The Seven Years' War threw the major nations of Europe into turmoil and threatened British imperialism. England, in alliance with Prussia and Hanover, became embroiled in a duel with her old enemy France, who was envious of her empire, a duel that was fought no only on the Continent but in India, Canada, the United States and on the high seas. It was a bitter war, fought on a vast scale, and at the end of it the British Empire was greatly expanded, the prestige of her navy established and Britain ruled the waves.
Sir Julian Corbett’s seminal study of this crucial war for the future of Great Britain has long been held in high regard, a classic source for all those interested not only in the conflict itself, but in the development of the English strategy of war. Sir Julian, a civilian, exercised great influence on the Navy’s thinking for many years before the First World War. His views were often controversial in naval circles, since he defined maritime strategy as the part the fleet must play in relation to the action of the land, thus apparently subordinating naval strategy to land warfare. This did not, however, rule out the fact that the Navy could still play the decisive role, as exemplified in this superb reconstruction of the causes, waging and effect of the war that influenced the future of a large part of the world.

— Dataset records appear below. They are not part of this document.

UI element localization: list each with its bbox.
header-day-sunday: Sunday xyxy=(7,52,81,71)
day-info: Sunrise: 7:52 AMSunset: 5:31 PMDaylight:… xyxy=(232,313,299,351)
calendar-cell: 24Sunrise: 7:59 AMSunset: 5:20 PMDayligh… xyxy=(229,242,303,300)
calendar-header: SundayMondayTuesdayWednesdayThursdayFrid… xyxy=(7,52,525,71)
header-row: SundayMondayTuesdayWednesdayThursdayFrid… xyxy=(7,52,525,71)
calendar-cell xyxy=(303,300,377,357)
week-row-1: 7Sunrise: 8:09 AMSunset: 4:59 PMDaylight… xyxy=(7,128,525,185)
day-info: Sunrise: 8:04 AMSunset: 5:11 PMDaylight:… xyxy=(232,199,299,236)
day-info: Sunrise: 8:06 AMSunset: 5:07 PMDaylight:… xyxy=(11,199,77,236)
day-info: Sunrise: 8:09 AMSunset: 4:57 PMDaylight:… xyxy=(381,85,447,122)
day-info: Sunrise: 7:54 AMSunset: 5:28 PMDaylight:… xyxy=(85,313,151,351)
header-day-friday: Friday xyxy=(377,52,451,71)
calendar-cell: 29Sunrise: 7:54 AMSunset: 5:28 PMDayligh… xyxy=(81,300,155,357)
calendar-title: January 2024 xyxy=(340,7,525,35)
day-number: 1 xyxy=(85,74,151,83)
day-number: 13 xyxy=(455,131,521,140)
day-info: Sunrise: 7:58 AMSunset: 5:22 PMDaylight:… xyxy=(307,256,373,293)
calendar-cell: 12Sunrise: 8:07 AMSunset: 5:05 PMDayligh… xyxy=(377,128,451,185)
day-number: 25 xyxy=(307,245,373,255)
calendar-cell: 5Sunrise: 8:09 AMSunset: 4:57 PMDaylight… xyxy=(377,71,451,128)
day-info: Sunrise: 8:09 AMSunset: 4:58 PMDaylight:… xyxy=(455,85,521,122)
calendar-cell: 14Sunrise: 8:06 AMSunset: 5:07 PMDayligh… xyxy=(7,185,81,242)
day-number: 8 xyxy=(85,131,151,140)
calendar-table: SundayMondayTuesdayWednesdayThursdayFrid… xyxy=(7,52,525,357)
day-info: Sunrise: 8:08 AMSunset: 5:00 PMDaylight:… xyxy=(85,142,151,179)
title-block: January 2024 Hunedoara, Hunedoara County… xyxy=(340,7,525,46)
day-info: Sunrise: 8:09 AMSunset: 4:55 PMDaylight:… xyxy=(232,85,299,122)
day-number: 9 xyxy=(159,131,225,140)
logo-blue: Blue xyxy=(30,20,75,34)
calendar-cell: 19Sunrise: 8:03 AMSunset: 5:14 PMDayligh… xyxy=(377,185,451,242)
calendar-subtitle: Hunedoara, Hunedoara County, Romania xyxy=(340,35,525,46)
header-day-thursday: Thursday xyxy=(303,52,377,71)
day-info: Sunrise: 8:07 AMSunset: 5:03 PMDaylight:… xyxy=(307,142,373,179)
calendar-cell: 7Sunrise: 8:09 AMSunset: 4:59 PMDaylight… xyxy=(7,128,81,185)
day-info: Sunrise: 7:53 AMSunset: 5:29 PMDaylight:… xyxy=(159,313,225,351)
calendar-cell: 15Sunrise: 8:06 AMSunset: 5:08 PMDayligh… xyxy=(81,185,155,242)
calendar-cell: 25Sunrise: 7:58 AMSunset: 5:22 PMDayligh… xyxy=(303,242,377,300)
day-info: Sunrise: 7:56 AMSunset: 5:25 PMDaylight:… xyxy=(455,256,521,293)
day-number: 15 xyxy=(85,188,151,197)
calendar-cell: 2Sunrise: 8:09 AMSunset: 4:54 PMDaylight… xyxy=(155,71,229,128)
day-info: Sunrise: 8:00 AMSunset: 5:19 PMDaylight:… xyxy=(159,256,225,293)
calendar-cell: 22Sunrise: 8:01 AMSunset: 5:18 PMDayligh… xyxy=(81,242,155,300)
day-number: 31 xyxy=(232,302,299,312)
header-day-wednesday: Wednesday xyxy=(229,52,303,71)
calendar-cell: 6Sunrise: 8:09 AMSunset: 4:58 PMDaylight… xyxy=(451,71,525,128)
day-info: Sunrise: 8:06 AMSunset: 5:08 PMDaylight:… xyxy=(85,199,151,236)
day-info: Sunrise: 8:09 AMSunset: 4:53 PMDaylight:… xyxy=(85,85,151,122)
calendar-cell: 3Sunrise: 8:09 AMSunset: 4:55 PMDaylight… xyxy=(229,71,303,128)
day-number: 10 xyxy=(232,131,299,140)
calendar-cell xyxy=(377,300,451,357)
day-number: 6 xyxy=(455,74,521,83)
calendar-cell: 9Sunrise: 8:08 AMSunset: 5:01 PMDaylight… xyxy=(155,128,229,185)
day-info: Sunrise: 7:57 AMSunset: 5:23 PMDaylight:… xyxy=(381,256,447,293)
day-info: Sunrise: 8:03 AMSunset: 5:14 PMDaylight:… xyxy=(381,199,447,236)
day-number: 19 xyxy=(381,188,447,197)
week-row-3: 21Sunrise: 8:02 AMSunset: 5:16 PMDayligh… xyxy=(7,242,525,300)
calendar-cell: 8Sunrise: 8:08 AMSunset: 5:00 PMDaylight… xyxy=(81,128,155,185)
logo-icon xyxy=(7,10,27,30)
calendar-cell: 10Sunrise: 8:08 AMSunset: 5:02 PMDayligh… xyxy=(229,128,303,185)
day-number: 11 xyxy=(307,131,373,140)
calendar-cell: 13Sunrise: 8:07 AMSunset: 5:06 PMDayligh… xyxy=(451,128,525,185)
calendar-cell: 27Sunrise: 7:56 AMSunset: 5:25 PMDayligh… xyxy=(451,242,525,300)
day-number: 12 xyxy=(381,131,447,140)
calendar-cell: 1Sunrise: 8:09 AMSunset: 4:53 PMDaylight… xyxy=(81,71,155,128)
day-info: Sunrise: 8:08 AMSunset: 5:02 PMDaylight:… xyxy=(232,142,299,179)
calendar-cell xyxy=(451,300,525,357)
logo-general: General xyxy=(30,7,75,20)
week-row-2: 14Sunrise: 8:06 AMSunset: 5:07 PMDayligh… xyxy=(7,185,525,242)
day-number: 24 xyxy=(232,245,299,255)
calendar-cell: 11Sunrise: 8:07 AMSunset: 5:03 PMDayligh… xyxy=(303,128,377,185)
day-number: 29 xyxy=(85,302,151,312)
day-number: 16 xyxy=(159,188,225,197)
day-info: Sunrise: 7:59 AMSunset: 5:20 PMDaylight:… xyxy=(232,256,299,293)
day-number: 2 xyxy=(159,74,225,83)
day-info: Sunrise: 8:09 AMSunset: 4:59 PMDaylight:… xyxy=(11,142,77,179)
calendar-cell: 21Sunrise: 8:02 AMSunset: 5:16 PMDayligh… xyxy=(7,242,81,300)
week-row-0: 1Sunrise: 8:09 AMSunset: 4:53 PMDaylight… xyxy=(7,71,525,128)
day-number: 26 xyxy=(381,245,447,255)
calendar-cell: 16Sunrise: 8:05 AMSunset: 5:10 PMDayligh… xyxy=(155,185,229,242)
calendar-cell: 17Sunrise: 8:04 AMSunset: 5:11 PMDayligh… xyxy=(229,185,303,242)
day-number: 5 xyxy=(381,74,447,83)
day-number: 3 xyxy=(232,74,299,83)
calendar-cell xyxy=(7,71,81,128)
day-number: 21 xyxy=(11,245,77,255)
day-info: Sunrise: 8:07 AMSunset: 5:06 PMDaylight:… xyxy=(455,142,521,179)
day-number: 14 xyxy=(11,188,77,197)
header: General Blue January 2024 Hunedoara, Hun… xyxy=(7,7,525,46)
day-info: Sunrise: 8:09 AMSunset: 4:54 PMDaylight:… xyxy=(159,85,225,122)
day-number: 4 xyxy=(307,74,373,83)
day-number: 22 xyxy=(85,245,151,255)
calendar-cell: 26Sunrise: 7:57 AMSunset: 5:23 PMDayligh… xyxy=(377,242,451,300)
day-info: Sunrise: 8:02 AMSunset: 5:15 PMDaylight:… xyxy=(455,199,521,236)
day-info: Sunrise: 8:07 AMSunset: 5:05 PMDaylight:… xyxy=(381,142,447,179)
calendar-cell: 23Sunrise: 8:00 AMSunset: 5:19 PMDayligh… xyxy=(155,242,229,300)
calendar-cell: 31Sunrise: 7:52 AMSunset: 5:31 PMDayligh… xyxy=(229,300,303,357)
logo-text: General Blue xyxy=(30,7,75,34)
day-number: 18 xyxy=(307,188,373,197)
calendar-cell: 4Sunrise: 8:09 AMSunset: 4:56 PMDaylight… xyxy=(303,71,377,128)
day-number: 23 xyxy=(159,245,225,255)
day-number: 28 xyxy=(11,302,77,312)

Sir Julian Stafford Corbett was a prominent British naval historian and geostrategist of the late 19th and early 20th centuries, whose works helped shape the Royal Navy's reforms of that era. One of his most famous works is Some Principles of Maritime Strategy, which remains a classic among students of naval warfare.

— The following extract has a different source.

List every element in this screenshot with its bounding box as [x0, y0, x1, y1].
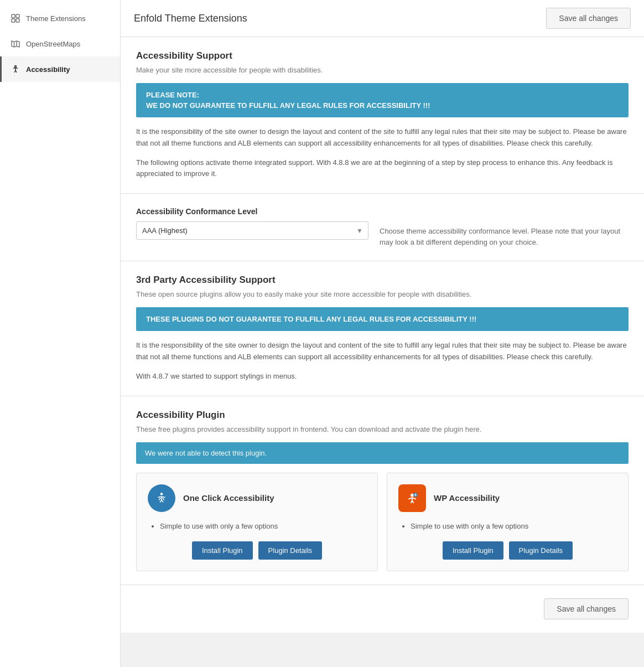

Corbett is primarily a historian of naval strategy and this volume is mainly interested in the actions in the Channel, the Caribbean and the St Lawrence as against Frederick's actions on the continent. The hero is Pitt, who is seen as a supreme strategist with a fully worked out 'system' for achieving victory over France, and securing English supremacy in the Americas. The exploitation of the mobility the navy gave to British military forces allowed for combined operations which moved from defensive actions, to ecentric attack, the disruption of commerce and the seizure of colonies. The character of the British empire was established during this period, from American, the West Indies, and the beginnings of colonial activity in West Africa and India. The book is loaded with technical detail and it would have been better to have a few more maps and perhaps some diagrams of the ships involved.